Given the prospect for numerous rate hikes over the next two years, not to mention improving loan growth, the over growth prospects for banks are looking better than they have in some time. Keys for this next part of the cycle will be the ability to grow loans, manage costs, and keep deposit costs low, and I think Bank OZK (NASDAQ:OZK) is well-placed to achieve two of the three, making it an above-average prospect at this point.
When I last wrote about Bank OZK a year or so ago, I thought the bank’s near-term prospects were more modest than for other banks I preferred at the time, and the shares have modestly underperformed since then. At this phase of the cycle, though, I’m more bullish on Bank OZK, and I think this is a name worth considering again.
Lending Is Picking Up
Between intra-quarter updates from other banks and the Fed H.8 data, loan demand continues to pick up in commercial lending. While C&I lending wasn’t as strong in the first quarter, that’s not a major issue for Bank OZK given this bank’s much heavier skew towards commercial real estate and construction/development lending.
Bank OZK saw a good pick up in loan originations within its Real Estate Specialties Group in the second half of 2021, and while I am concerned about elevated paydowns continuing into the first half of 2022, I think the bank should be able to manage high single-digit loan growth in 2022 and double-digit loan growth in 2023. This also coincides with a pickup in commercial construction activity; activity has tapered off as projects were cancelled or delayed in the pandemic, but projects are moving forward again.
I’m also bullish on the company’s other lending operations, including its still relatively new Corporate and Business Specialties Group (or CBSG), which is doing asset-backed lending and other corporate specialty lending, and its RV/marine specialty consumer lending.
Sensitivity Is Mixed, And Deposit Costs Are A Key Item To Watch
Bank asset sensitivities (the extent to which net interest income grows relative to changes in interest rates) are always nuanced, but in Bank OZK’s case there’s a little more to the story than for the average back.
On one hand, the bank’s loan book is close to 80% variable-rate, which would normally lead to above-average sensitivity. On the other hand, the company doesn’t have as much under-utilized cash as other banks (around 9% of earning assets versus a peer average closer to 11%), the loan/deposit ratio is higher than average (around 90% versus 75%), and the large majority of the loan book has rate floors. In fact, it’s going to take 75bp or more of rate hikes to move about 60% of that part of the loan book off their floors, so rate sensitivity won’t be a major driver for Bank OZK in the near term.
One key watch-item as the cycle develops is Bank OZK’s deposit beta and deposit costs. Deposit beta basically measures how quickly deposits leave a bank in response to higher rates, and Bank OZK’s beta was quite high in the last cycle. Management has taken steps to improve growth in its core deposits, and I do believe this bank will show some of the best “cycle-versus-cycle” improvement in deposit beta, but it’s still likely to be high relative to peers (I’m expecting something in the 40%’s).
Bank OZK has shrunk some of the gap with its peers in terms of funding costs as it has grown core deposits, but the bank still has above-average deposit costs (0.24% for interest-bearing deposits and about 0.19% for total deposits) and this is an area where further management focus could pay off down the road. Bank OZK already enjoys good spreads (a NIM above 4%) due to its well above-average loan yields, but improved deposit costs would drive even better profitability and would also increase its base of potential business (lower-yielding loan types would become profitable enough to be worthwhile, allowing more capital to be deployed here).

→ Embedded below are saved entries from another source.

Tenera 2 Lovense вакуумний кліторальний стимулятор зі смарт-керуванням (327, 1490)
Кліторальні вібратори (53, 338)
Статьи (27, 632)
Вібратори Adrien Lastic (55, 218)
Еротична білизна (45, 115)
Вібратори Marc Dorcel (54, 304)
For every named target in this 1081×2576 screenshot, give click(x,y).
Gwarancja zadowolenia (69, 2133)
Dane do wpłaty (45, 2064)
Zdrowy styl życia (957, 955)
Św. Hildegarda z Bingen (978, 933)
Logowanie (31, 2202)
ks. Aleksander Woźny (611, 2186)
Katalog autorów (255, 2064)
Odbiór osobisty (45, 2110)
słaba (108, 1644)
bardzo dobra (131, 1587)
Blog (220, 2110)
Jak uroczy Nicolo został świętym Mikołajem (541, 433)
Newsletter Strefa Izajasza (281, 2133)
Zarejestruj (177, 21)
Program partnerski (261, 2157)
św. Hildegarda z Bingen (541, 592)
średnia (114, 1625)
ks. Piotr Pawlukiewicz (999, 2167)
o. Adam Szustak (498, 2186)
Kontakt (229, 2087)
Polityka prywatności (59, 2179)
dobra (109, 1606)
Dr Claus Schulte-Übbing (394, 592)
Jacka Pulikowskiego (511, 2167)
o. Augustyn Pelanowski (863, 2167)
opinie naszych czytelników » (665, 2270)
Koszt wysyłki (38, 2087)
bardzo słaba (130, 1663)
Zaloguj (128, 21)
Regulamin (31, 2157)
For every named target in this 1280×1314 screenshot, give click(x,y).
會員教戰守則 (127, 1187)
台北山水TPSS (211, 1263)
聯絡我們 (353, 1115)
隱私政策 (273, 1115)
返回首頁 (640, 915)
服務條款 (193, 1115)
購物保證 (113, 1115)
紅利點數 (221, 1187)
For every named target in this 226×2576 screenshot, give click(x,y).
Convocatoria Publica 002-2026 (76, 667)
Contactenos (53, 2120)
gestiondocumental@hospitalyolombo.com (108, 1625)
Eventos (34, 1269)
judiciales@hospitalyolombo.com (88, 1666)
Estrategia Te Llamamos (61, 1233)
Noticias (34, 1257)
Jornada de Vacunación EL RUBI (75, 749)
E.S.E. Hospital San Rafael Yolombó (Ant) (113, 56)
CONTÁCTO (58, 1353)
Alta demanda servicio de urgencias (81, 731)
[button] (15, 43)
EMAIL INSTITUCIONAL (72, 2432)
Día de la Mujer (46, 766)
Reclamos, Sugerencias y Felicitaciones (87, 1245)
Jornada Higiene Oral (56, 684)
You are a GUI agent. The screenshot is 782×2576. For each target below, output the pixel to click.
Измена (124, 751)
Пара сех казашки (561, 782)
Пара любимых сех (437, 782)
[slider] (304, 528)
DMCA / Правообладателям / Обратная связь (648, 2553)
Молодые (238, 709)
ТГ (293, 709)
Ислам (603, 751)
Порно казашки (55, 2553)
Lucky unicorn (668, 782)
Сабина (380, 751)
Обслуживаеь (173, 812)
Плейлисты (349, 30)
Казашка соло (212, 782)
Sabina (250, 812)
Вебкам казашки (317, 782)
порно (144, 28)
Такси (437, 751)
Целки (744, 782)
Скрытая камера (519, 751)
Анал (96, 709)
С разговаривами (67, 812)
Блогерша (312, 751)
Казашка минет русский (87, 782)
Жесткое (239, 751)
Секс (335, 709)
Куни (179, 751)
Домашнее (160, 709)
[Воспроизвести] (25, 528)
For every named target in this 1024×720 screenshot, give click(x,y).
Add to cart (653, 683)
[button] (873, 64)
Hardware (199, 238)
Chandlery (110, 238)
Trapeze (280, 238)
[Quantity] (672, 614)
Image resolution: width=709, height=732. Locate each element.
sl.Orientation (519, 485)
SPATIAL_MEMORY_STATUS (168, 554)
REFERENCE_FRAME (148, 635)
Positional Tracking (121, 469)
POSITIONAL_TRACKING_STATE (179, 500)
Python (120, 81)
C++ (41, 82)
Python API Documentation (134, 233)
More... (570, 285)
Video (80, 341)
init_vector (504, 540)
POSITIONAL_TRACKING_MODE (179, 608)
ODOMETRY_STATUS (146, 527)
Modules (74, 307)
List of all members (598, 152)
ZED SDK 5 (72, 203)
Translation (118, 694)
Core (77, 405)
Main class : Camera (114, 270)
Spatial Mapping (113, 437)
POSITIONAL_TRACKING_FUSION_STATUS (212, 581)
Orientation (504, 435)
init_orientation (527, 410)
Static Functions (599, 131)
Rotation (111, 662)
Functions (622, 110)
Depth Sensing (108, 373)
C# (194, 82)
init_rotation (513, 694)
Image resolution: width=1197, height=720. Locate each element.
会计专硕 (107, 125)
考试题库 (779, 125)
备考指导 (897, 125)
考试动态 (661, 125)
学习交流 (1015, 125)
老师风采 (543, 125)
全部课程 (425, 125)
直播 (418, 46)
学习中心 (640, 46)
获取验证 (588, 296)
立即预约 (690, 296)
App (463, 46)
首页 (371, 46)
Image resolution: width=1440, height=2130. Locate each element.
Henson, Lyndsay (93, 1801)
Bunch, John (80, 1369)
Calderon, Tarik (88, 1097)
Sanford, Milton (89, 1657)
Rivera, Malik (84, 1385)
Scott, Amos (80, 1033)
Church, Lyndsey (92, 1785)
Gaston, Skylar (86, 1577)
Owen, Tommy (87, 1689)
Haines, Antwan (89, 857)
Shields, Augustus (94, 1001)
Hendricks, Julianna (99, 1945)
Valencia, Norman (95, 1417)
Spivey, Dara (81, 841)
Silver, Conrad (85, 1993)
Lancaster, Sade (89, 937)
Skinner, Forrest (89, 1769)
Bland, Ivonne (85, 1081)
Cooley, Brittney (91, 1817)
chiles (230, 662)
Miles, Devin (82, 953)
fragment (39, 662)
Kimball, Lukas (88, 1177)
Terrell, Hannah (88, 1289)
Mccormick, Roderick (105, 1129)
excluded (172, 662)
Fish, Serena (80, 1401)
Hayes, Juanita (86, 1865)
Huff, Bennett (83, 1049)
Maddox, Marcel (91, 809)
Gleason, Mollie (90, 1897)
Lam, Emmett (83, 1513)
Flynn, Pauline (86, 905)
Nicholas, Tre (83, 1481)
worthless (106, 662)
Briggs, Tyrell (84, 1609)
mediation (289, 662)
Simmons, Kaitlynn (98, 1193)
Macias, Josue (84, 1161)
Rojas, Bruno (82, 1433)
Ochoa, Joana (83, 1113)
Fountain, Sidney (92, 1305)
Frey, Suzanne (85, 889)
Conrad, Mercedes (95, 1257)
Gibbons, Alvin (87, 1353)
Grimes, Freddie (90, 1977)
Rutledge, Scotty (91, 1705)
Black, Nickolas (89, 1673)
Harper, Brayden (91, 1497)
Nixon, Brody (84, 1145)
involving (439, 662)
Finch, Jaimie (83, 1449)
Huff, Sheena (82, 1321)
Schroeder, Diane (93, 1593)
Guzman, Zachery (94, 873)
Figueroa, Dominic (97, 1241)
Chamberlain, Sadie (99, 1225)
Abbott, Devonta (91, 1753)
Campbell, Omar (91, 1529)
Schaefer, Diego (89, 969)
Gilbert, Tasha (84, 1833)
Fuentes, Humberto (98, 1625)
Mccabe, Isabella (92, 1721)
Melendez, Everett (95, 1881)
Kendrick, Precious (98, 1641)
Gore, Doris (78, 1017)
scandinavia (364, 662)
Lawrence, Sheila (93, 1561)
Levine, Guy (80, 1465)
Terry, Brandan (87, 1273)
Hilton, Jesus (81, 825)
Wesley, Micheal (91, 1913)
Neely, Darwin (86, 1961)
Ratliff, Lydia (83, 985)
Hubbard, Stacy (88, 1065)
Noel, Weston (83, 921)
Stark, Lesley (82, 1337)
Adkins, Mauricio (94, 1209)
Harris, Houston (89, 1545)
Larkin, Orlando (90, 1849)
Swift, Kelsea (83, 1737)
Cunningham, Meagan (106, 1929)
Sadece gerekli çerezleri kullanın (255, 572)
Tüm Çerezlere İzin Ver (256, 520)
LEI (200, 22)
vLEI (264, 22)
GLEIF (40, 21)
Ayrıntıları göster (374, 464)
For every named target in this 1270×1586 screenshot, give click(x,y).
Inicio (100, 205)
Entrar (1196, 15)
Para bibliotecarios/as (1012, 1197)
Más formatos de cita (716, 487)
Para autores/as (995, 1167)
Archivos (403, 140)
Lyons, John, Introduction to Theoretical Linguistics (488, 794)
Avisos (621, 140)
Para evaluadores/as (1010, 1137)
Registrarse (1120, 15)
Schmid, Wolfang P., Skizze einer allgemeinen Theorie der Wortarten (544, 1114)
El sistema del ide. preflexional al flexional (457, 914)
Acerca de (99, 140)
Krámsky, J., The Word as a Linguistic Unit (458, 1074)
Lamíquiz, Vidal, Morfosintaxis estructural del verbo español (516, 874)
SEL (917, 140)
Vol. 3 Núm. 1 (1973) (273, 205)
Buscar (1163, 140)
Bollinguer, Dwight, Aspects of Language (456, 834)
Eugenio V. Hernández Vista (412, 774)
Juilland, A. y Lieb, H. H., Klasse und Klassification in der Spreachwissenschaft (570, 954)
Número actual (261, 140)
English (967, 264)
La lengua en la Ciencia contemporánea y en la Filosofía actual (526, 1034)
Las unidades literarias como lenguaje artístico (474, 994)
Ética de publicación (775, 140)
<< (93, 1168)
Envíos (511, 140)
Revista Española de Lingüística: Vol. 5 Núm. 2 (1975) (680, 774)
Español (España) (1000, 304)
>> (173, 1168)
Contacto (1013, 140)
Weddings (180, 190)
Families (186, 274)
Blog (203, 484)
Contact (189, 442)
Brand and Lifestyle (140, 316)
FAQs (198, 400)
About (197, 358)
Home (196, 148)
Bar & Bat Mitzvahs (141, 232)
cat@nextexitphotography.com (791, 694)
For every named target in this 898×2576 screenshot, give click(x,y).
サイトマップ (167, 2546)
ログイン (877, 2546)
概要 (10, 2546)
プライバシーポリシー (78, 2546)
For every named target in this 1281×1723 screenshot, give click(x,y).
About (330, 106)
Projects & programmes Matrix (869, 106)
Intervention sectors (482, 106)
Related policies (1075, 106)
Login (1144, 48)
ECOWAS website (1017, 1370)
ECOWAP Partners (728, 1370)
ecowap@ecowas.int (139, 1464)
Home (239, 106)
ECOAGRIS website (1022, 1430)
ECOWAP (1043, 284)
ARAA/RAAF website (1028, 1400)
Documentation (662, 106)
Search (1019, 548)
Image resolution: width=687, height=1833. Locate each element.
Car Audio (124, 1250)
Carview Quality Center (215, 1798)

I don’t have many operational concerns about Bank OZK going into 2022. There are certainly banks out there with more asset sensitivity, but I think this bank has above-average loan growth opportunities and one of the better efficiency ratios in the peer group. While inflation is a sector-wide threat, I’m not that concerned about opex here.
Bank OZK will see a step down in earnings in FY’22 on lowering provisioning benefits, but I expect mid-teens growth in FY’23 and possibly double-digit growth in FY’24, with a longer-term core earnings growth rate (relative to FY’19, before provisioning distorted results) in the high single-digits.
The Bottom Line
Between discounted core earnings, ROTCE-driven P/TBV, and P/E, I believe these shares are undervalued below the high-$40’s, with a range from the mid-$40’s (ROTCE) to the mid-$50’s (P/E). I wish that OZK had a higher net promoter score (a measure of customer satisfaction), as that would place this bank in the upper echelon of bank stocks, but even as is, I think there are good reasons to want to own these shares now.